INSTRUCTIONS FOR THE TASK.
Since the copy must match the original, write out each record word for word, skipping only the pictures.

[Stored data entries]
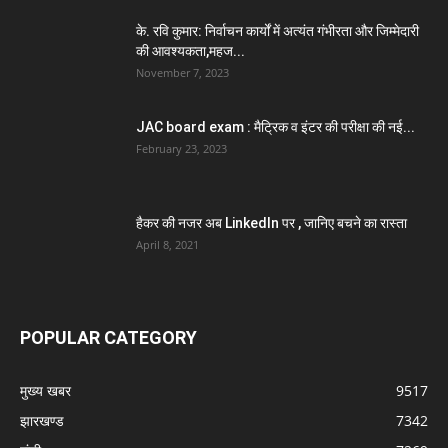
के. रवि कुमार: निर्वाचन कार्यों में अत्यंत गंभीरता और जिम्मेदारी
की आवश्यकता,महज...
November 7, 2023
JAC board exam : मैट्रिक व इंटर की परीक्षा की नई...
February 23, 2023
हैकर की नजर अब LinkedIn पर , जानिए बचने का रास्ता
April 8, 2021
POPULAR CATEGORY
मुख्य खबर
9517
झारखण्ड
7342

TASK RESPONSE.
के. रवि कुमार: निर्वाचन कार्यों में अत्यंत गंभीरता और जिम्मेदारी
की आवश्यकता,महज...
November 7, 2023
JAC board exam : मैट्रिक व इंटर की परीक्षा की नई...
February 23, 2023
हैकर की नजर अब LinkedIn पर , जानिए बचने का रास्ता
April 8, 2021
POPULAR CATEGORY
मुख्य खबर
9517
झारखण्ड
7342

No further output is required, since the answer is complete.